Who shall I send and who will go for us?
Mick Da Silva(Audio: Spanish)
I have a passage that God put in me to share tonight, Isaiah, chapter 6, and we are going to read only from verse 1 to verse 8: “…In the year that King Uzziah died, I saw the Lord sitting on a high and sublime throne and its skirts filled the temple. Above him were seraphs, each one had six wings, with two they covered their face, with two they covered their feet, and with two they flew. And they cried out to each other, “Holy, holy, holy Jehovah of hosts, all the earth is full of his glory.” And the doorposts shook with the voice of the one who cried, and the house was filled with smoke. Then I said, "Woe to me, for I am dead, because being a man with unclean lips and living in the midst of a people who have unclean lips, my eyes have seen the King of Armies." And one of the seraphim flew towards me, having in his hand a live coal, taken from the altar with tongs and touching my mouth with it, he said, “Behold, this touched your lips and your guilt is taken away and your sin cleansed.” Then I heard the voice of the Lord saying, "Whom shall I send and who will go for us?" Then I answered, "Here I am, send me."

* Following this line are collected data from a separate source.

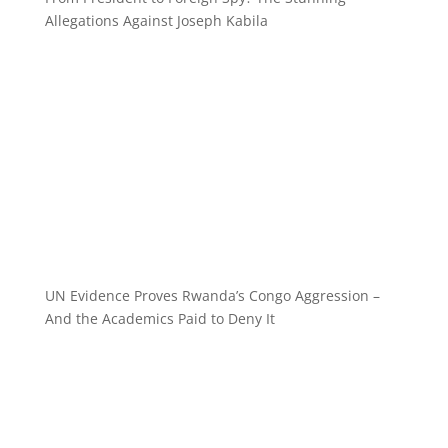
Allegations Against Joseph Kabila
UN Evidence Proves Rwanda’s Congo Aggression –
And the Academics Paid to Deny It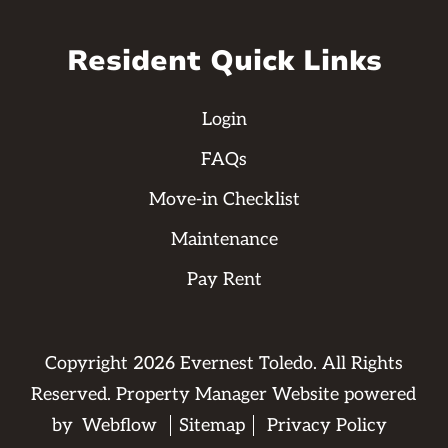
Resident Quick Links
Login
FAQs
Move-in Checklist
Maintenance
Pay Rent
Copyright
2026
Evernest Toledo. All Rights
Reserved. Property Manager Website powered
by
Webflow
Sitemap
Privacy Policy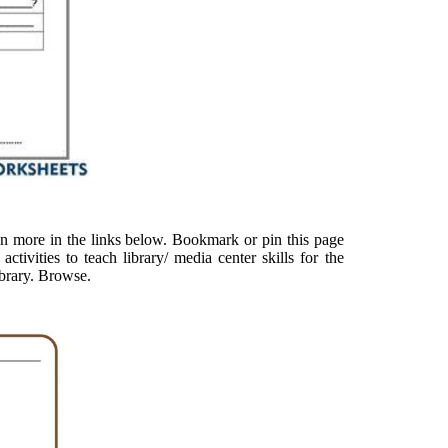
en more in the links below. Bookmark or pin this page
activities to teach library/ media center skills for the
library. Browse.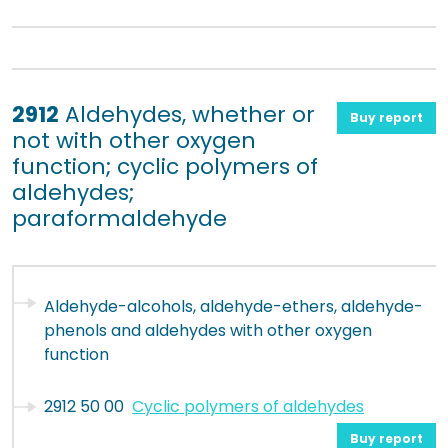
2912
Aldehydes, whether or
Buy report
not with other oxygen
function; cyclic polymers of
aldehydes;
paraformaldehyde
Aldehyde-alcohols, aldehyde-ethers, aldehyde-
phenols and aldehydes with other oxygen
function
2912 50 00
Cyclic polymers of aldehydes
Buy report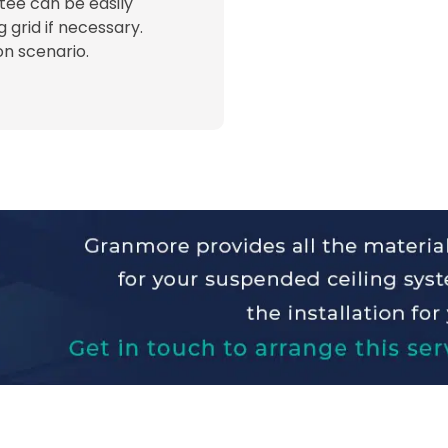
 tee can be easily
ng grid if necessary.
ion scenario.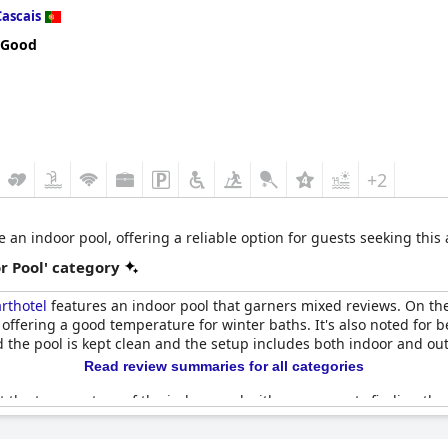
Cascais
 Good
+2
e an indoor pool, offering a reliable option for guests seeking this
r Pool' category
rthotel
features an indoor pool that garners mixed reviews. On the 
 offering a good temperature for winter baths. It's also noted for b
d the pool is kept clean and the setup includes both indoor and ou
Read review summaries for all categories
ut the temperature of the indoor pool with many guests finding the
 being closed or under maintenance during some guests' stays, whi
d amenities such as soft chairs and maintenance was pointed out as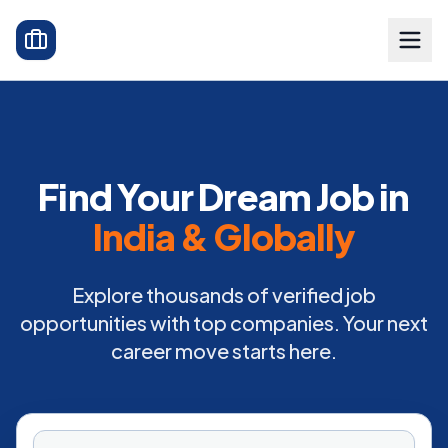
Find Your Dream Job in
India & Globally
Explore thousands of verified job
opportunities with top companies. Your next
career move starts here.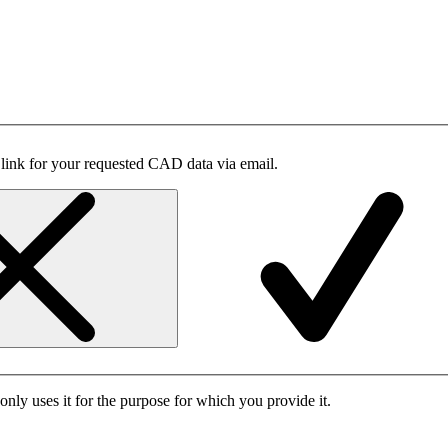
 link for your requested CAD data via email.
only uses it for the purpose for which you provide it.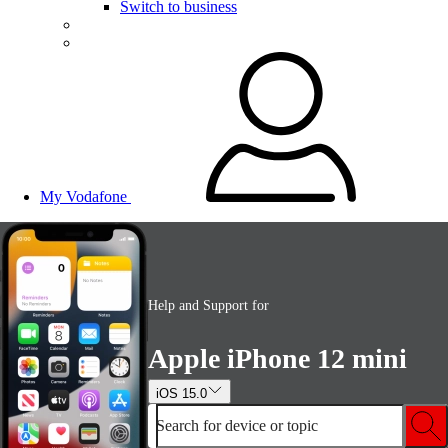
Switch to business
My Vodafone
Help and Support for
Apple iPhone 12 mini
iOS 15.0
Search for device or topic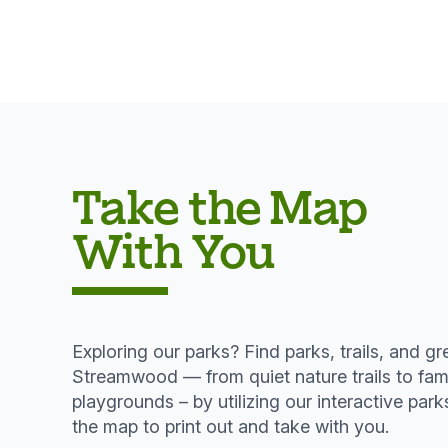
Take the Map
With You
Exploring our parks? Find parks, trails, and g
Streamwood — from quiet nature trails to fami
playgrounds – by utilizing our interactive pa
the map to print out and take with you.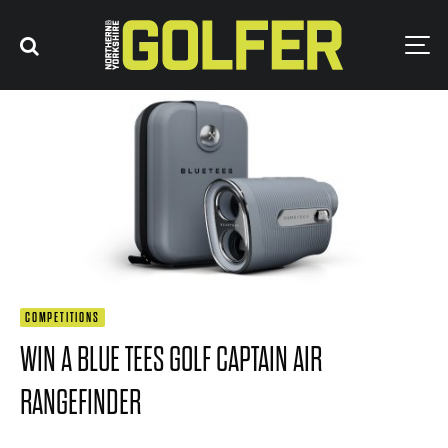
COMPETITIONS
WIN A BLUE TEES GOLF CAPTAIN AIR
RANGEFINDER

Amen, glory to God. Brothers, Isaías was living one of the most crucial moments of his life, of history. Isaías was living a moment of crisis. Isaiah chapter 1, the book itself, describes a nation in trouble, a rotten nation. In verse 3 of chapter 1, it says that the people were unconscious and in verse 4 of chapter 1, it says that the people were also loaded with evil, a sinful nation, a nation of depraved children, they abandoned the Lord, they provoked anger of the Lord.